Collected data
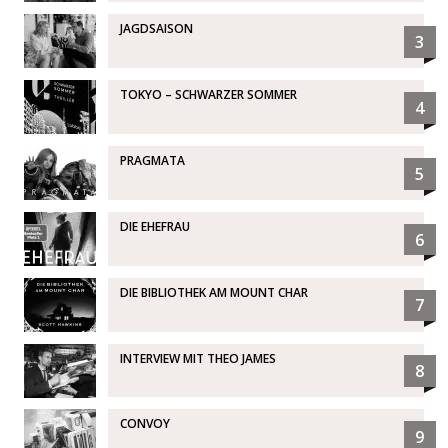
JAGDSAISON
3
TOKYO – SCHWARZER SOMMER
4
PRAGMATA
5
DIE EHEFRAU
6
DIE BIBLIOTHEK AM MOUNT CHAR
7
INTERVIEW MIT THEO JAMES
8
CONVOY
9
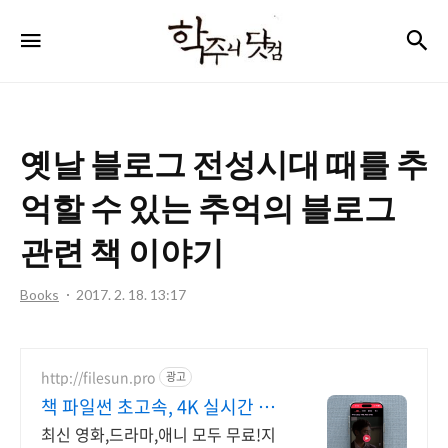
학
검
메뉴
주
니
닷
옛날 블로그 전성시대 때를 추
컴
억할 수 있는 추억의 블로그
관련 책 이야기
Books
2017. 2. 18. 13:17
http://filesun.pro
광고
책 파일썬 초고속, 4K 실시간 보
기!
최신 영화,드라마,애니 모두 무료!지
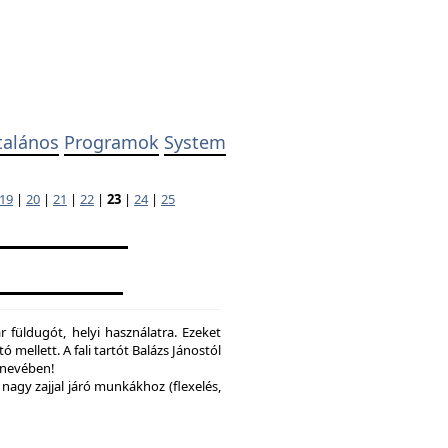
talános
Programok
System
19
|
20
|
21
|
22
|
23
|
24
|
25
 füldugót, helyi használatra. Ezeket
ó mellett. A fali tartót Balázs Jánostól
y nevében!
nagy zajjal járó munkákhoz (flexelés,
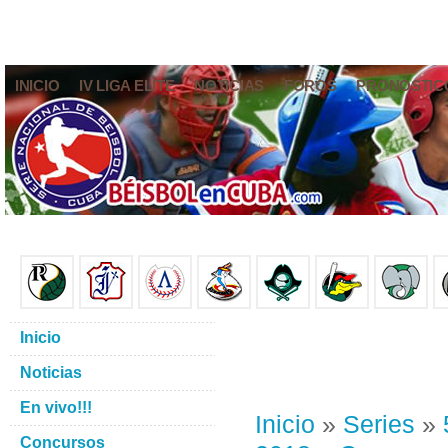
INICIO
IV LIGA ELITE
NOTICIAS
FOROS
PRONÓSTIC
Inicio
Noticias
En vivo!!!
Inicio
»
Series
»
Concursos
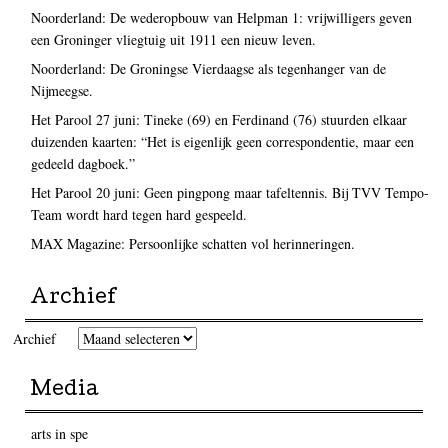
Noorderland: De wederopbouw van Helpman 1: vrijwilligers geven
een Groninger vliegtuig uit 1911 een nieuw leven.
Noorderland: De Groningse Vierdaagse als tegenhanger van de
Nijmeegse.
Het Parool 27 juni: Tineke (69) en Ferdinand (76) stuurden elkaar
duizenden kaarten: “Het is eigenlijk geen correspondentie, maar een
gedeeld dagboek.”
Het Parool 20 juni: Geen pingpong maar tafeltennis. Bij TVV Tempo-
Team wordt hard tegen hard gespeeld.
MAX Magazine: Persoonlijke schatten vol herinneringen.
Archief
Archief
Media
arts in spe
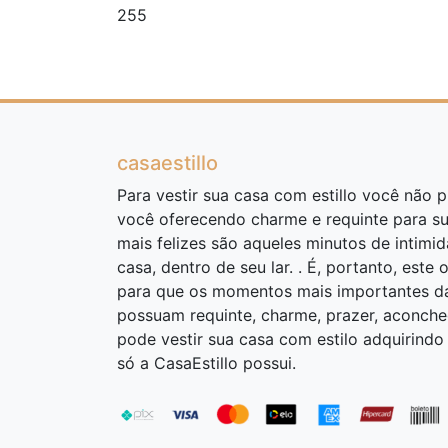
255
casaestillo
Para vestir sua casa com estillo você não pr
você oferecendo charme e requinte para s
mais felizes são aqueles minutos de intimi
casa, dentro de seu lar. . É, portanto, este 
para que os momentos mais importantes da 
possuam requinte, charme, prazer, aconcheg
pode vestir sua casa com estilo adquirind
só a CasaEstillo possui.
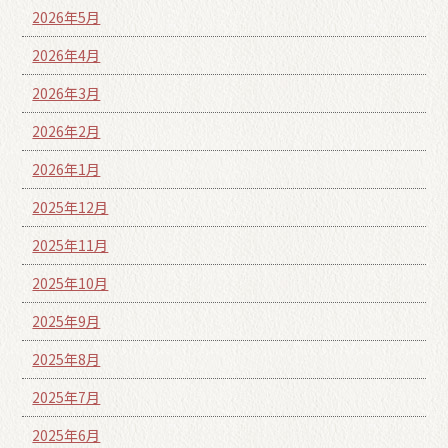
2026年5月
2026年4月
2026年3月
2026年2月
2026年1月
2025年12月
2025年11月
2025年10月
2025年9月
2025年8月
2025年7月
2025年6月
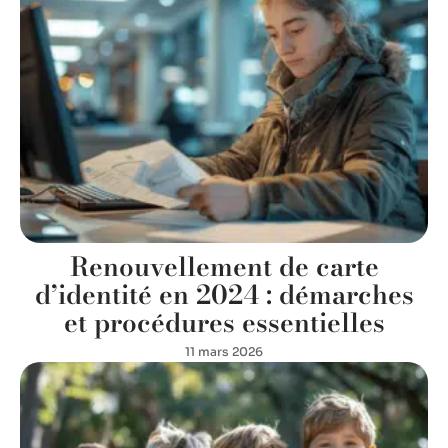
Renouvellement de carte
d’identité en 2024 : démarches
et procédures essentielles
11 mars 2026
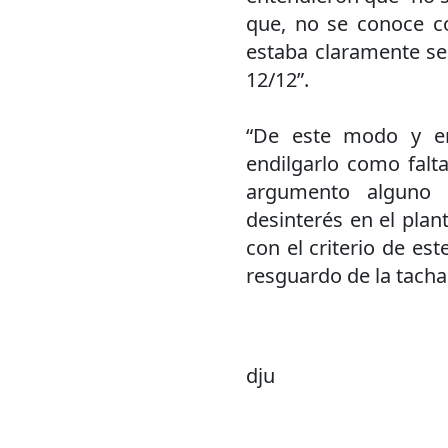
que, no se conoce co
estaba claramente se
12/12”.
“De este modo y en
endilgarlo como falta
argumento alguno 
desinterés en el pla
con el criterio de est
resguardo de la tacha 
dju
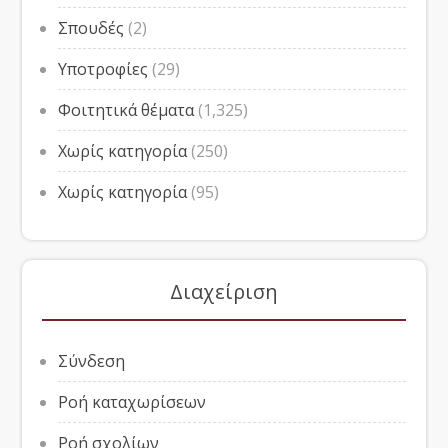
Σπουδές
(2)
Υποτροφίες
(29)
Φοιτητικά θέματα
(1,325)
Χωρίς κατηγορία
(250)
Χωρίς κατηγορία
(95)
Διαχείριση
Σύνδεση
Ροή καταχωρίσεων
Ροή σχολίων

Brief:
Please filter the entries for the word "charme" and copy the lines that have it.

Written response:
você oferecendo charme e requinte para s
possuam requinte, charme, prazer, aconcheg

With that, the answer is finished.